1.4 Analisis Hidrologi.
Bendung yang direncanakan harus mampu bertahan
terhadap semua kemungkinan gaya yang bekerja, terutama
pada tubuh bendungnya. Salah satu gaya yang cukup besar
pengaruhnya adalah gaya air, terutama pada saat banjir. Oleh
karena itu dalam perencanaan bendung, haruslah
diperhitungkan terhadap kemungkinan terjadinya
banjir ini.
• 1.4.1 Banjir Rencana.
• Yang dimaksud dengan banjir rencana (design flood), adalah
besarnya kemungkinan debit sungai yang akan terjadi yang
direncanakan untuk melewati bendung dengan aman, Artinya
bendung yang direncanakan tersebut akan mampu bertahan
bila dilewati banjir sebesar atau lebih kecil dari banjir
rencana tersebut. Banjir rencana ditetapkan berdasarkan
suatu periode tertentu, karena banjir maksimum yang terjadi
pada suatu periode yang lebih panjang, akan lebih besar
daripada banjir yang terjadi dalam periode yang lebih
pendek.

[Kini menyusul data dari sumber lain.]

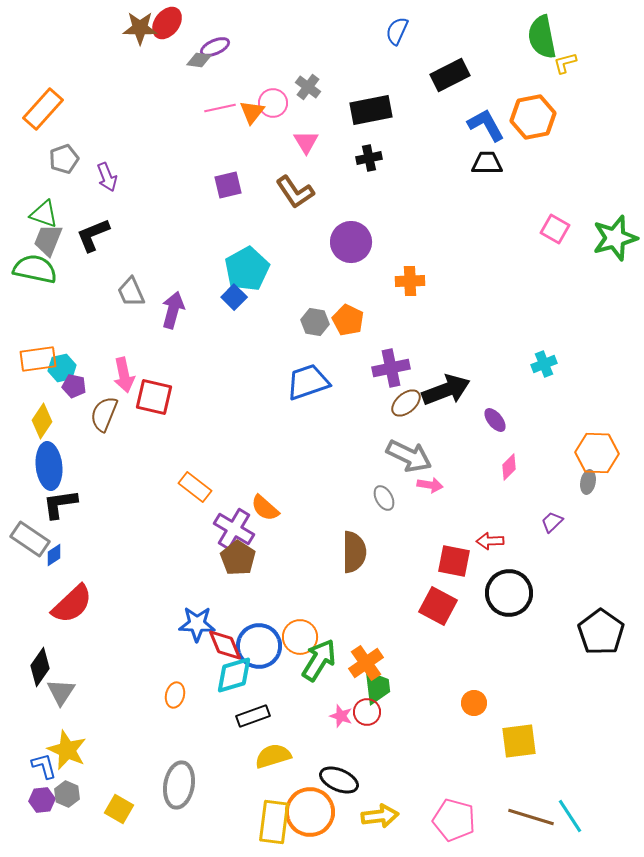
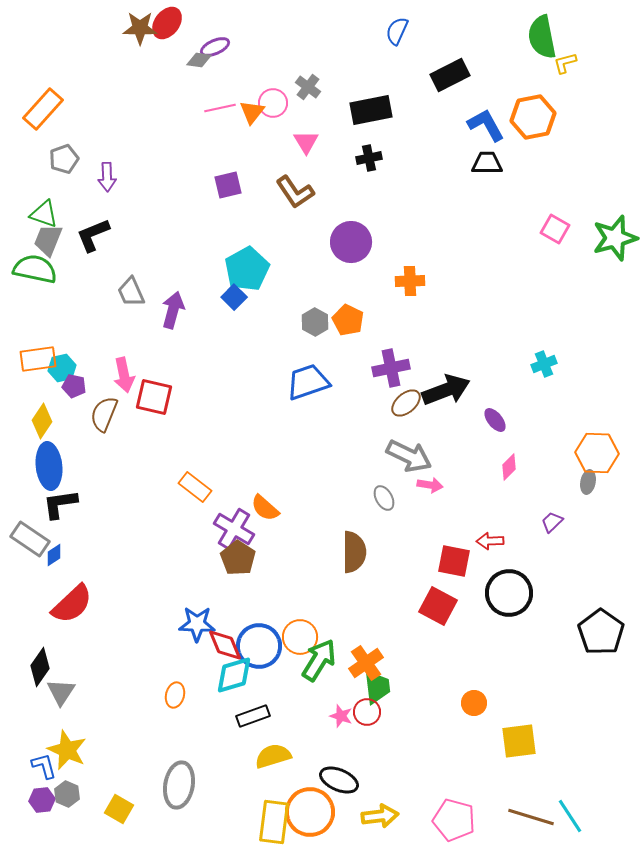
purple arrow at (107, 177): rotated 20 degrees clockwise
gray hexagon at (315, 322): rotated 20 degrees clockwise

Banjir maksimum yang terjadi dalam periode
tertentu ini disebut banjir dengan suatu periode ulang.
Misalnya banjir dengan periode ulang 10 tahun, artinya banjir
sebeesar ini akan terjadi setiap 10 tahun sekali. Begitu juga
dengan banjir 25 tahun, 50 tahun dan seterusnya, yang
biasanya disebut dengan notasi Q10, Q25, ............ Qn.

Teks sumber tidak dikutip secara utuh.